The one trip to Houston by Helicol’s chief executive officer for the purpose of negotiating the transportation-services contract with Consorcio/WSH cannot be described or regarded as a contact of a “continuous and systematic” nature, as Perkins described it, see also International Shoe Co. v. Washington, 326 U.S., at 320, and thus cannot support an assertion of in personam jurisdiction over Helicol by a Texas court. Similarly, Helicol’s acceptance from Consorcio/WSH of checks drawn on a Texas bank is of negligible significance for purposes of determining whether Helicol had sufficient contacts in Texas. There is no indication that Helicol ever requested that the checks be drawn on a Texas bank or that there was any negotiation between Helicol and Consorcio/WSH with respect to the location or identity of the bank on which checks would be drawn. Common sense and everyday experience suggest that, absent unusual circumstances, the bank on which a check is drawn is generally of little consequence to the payee and is a matter left to the discretion of the drawer. Such unilateral activity of another party or a third person is not an appropriate consideration when determining whether a defendant has sufficient contacts with a forum State to justify an assertion of jurisdiction. See Kulko v. California Superior Court, 436 U.S. 84, 93 (1978) (arbitrary to subject one parent to suit in any State where other parent chooses to spend time while having custody of child pursuant to separation agreement); Hanson v. Denckla, 357 U.S. 235, 253 (1958) (“The unilateral activity of those who claim some relationship with a nonresident defendant cannot satisfy the requirement of contact with the forum State”).

The Texas Supreme Court focused on the purchases and the related training trips in finding contacts sufficient to support an assertion of jurisdiction. We do not agree with that assessment, for the Court’s opinion in Rosenberg Bros. & Co. v. Curtis Brown Co., 260 U.S. 516 (1923) (Brandeis, J., for a unanimous tribunal), makes clear that purchases and related trips, standing alone, are not a sufficient basis for a State’s assertion of jurisdiction.

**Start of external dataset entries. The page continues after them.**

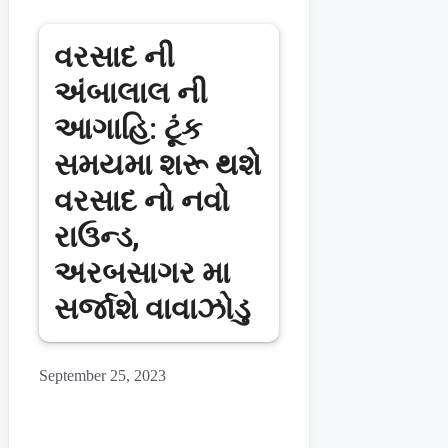
વરસાદ ની
અંબાલાલ ની
આગાહિ: ટૂંક
સમયમા શરૂ થશે
વરસાદ નો નવો
રાઉન્ડ,
અરબસાગર મા
સર્જાશે વાવાઝોડુ
September 25, 2023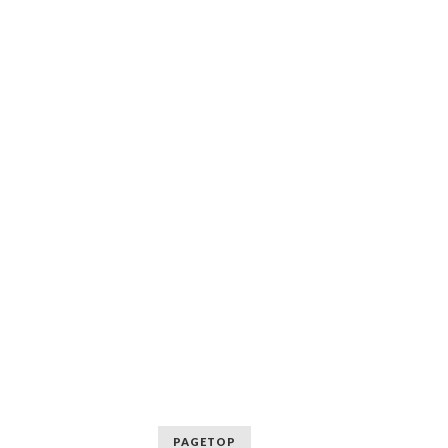
PAGETOP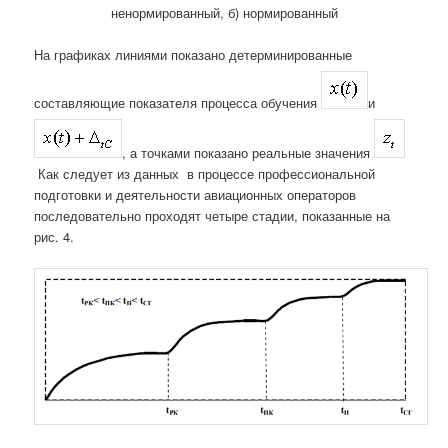
ненормированный, б) нормированный
На графиках линиями показано детерминированные
составляющие показателя процесса обучения
и
, а точками показано реальные значения
Как следует из данных в процессе профессиональной
подготовки и деятельности авиационных операторов
последовательно проходят четыре стадии, показанные на
рис. 4.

The defendant in Rosenberg was a small retailer in Tulsa, Okla., who dealt in men’s clothing and furnishings. It never had applied for a license to do business in New York, nor had it at any time authorized suit to be brought against it there. It never had an established place of business in New York and never regularly carried on business in that State. Its only connection with New York was that it purchased from New York wholesalers a large portion of the merchandise sold in its Tulsa store. The purchases sometimes were made by correspondence and sometimes through visits to New York by an officer of the defendant. The Court concluded: “Visits on such business, even if occurring at regular intervals, would not warrant the inference that the corporation was present within the jurisdiction of [New York].” Id., at 518.

This Court in International Shoe acknowledged and did not repudiate its holding in Rosenberg. See 326 U.S., at 318. In accordance with Rosenberg, we hold that mere purchases, even if occurring at regular intervals, are not enough to warrant a State’s assertion of in personam jurisdiction over a non-resident corporation in a cause of action not related to those purchase transactions.12 Nor can we conclude that the fact that Helicol sent personnel into Texas for training in connection with the purchase of helicopters and equipment in that State in any way enhanced the nature of Helicol’s contacts with Texas. The training was a part of the package of goods and services purchased by Helicol from Bell Helicopter. The brief presence of Helicol employees in Texas for the purpose of attending the training sessions is no more a significant contact than were the trips to New York made by the buyer for the retail store in Rosenberg.


We hold that Helicol’s contacts with the State of Texas were insufficient to satisfy the requirements of the Due Process Clause of the Fourteenth Amendment.13 Accordingly, we reverse the judgment of the Supreme Court of Texas.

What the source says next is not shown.